■ Work required
Once the line containing "Wurzelpeter" is found in the records below, return it and each following line exactly, up to and including the line containing "thi, 153 dự", and nothing else.

■ Records shown
--- START ---

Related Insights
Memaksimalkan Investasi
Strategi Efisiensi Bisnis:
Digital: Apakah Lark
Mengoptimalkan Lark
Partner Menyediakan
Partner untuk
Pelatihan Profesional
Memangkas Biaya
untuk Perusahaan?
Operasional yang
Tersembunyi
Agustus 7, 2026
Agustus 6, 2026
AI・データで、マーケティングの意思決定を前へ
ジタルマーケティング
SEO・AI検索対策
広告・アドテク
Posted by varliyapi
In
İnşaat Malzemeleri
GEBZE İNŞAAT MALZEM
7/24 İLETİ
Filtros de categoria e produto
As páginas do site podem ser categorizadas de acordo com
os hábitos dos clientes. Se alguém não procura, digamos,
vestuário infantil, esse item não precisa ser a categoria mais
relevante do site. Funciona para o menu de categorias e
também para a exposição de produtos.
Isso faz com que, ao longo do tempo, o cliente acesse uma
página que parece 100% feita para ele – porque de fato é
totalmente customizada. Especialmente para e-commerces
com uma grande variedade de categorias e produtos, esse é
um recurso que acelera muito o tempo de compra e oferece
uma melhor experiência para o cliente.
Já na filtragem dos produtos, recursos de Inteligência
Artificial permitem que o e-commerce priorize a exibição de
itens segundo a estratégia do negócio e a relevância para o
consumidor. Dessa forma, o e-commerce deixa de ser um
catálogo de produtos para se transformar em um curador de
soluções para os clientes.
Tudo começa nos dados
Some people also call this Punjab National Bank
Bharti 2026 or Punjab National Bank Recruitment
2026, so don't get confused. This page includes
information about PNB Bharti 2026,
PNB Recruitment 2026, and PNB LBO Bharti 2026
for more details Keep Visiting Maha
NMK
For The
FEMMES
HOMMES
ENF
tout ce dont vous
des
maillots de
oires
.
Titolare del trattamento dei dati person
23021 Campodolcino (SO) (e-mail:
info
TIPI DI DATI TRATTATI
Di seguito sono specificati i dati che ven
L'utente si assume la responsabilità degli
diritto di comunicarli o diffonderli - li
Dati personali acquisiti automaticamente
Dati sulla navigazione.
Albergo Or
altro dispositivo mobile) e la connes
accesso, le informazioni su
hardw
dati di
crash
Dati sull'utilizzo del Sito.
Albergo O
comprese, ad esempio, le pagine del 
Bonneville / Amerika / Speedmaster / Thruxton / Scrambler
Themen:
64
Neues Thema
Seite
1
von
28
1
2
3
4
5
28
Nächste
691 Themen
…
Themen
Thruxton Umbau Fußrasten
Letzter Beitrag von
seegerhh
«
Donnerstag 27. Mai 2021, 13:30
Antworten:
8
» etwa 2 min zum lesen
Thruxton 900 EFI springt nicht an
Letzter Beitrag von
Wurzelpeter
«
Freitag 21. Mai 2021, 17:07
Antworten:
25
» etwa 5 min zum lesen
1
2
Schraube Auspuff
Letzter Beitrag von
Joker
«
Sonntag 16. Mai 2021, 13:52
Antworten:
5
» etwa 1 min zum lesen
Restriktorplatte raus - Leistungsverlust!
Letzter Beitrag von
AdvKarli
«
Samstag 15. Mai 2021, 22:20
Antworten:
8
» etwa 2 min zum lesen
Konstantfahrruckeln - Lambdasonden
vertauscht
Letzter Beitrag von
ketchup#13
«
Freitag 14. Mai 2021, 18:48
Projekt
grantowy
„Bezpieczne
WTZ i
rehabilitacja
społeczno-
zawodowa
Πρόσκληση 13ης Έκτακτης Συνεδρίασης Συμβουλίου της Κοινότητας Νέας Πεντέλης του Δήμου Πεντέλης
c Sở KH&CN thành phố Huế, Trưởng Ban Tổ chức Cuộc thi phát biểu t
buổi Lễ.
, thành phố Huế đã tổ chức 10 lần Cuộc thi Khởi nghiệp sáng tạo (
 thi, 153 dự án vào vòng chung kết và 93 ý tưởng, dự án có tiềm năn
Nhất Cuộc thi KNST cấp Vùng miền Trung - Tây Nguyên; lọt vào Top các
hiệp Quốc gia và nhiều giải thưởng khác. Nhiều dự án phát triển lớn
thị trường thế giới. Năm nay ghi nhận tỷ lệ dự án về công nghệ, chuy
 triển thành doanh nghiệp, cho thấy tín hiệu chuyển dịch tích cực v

--- END ---
--- START ---

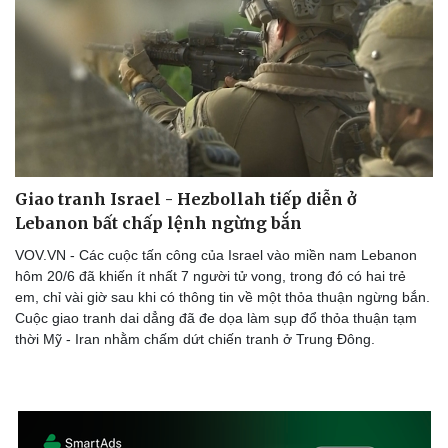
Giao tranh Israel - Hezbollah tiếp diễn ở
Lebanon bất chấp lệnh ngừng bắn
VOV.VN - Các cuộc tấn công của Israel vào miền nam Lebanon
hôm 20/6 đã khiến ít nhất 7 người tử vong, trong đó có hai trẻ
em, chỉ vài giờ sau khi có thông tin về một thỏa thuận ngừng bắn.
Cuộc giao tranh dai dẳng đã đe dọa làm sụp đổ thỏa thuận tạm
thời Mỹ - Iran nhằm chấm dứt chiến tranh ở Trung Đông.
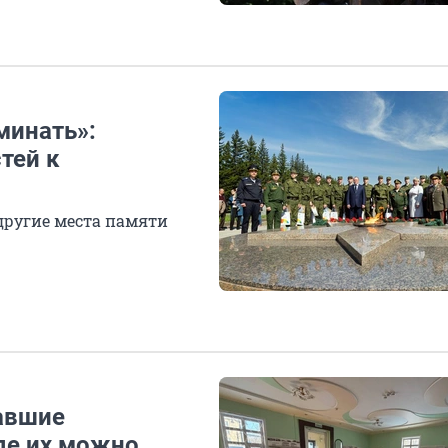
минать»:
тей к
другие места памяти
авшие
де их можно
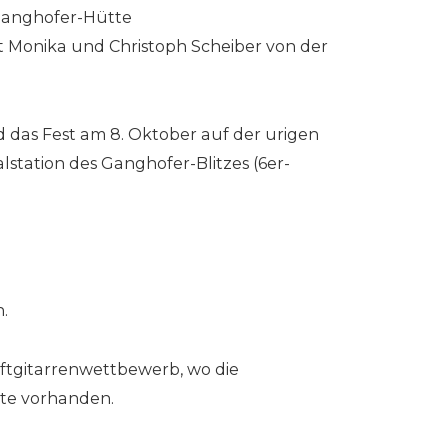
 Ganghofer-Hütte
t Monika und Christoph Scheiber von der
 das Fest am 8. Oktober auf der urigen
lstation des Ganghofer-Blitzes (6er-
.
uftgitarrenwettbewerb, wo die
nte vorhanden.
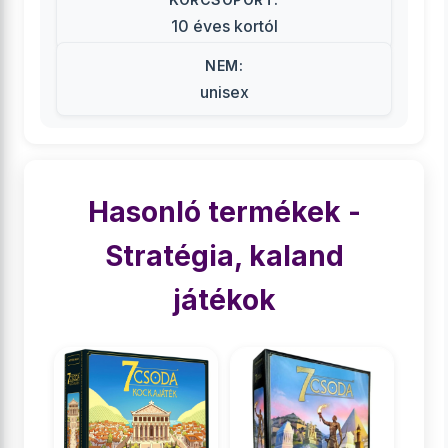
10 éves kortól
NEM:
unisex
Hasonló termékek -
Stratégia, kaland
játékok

--- END ---

■ Response box
Wurzelpeter
«
Freitag 21. Mai 2021, 17:07
Antworten:
25
» etwa 5 min zum lesen
1
2
Schraube Auspuff
Letzter Beitrag von
Joker
«
Sonntag 16. Mai 2021, 13:52
Antworten:
5
» etwa 1 min zum lesen
Restriktorplatte raus - Leistungsverlust!
Letzter Beitrag von
AdvKarli
«
Samstag 15. Mai 2021, 22:20
Antworten:
8
» etwa 2 min zum lesen
Konstantfahrruckeln - Lambdasonden
vertauscht
Letzter Beitrag von
ketchup#13
«
Freitag 14. Mai 2021, 18:48
Projekt
grantowy
„Bezpieczne
WTZ i
rehabilitacja
społeczno-
zawodowa
Πρόσκληση 13ης Έκτακτης Συνεδρίασης Συμβουλίου της Κοινότητας Νέας Πεντέλης του Δήμου Πεντέλης
c Sở KH&CN thành phố Huế, Trưởng Ban Tổ chức Cuộc thi phát biểu t
buổi Lễ.
, thành phố Huế đã tổ chức 10 lần Cuộc thi Khởi nghiệp sáng tạo (
 thi, 153 dự án vào vòng chung kết và 93 ý tưởng, dự án có tiềm năn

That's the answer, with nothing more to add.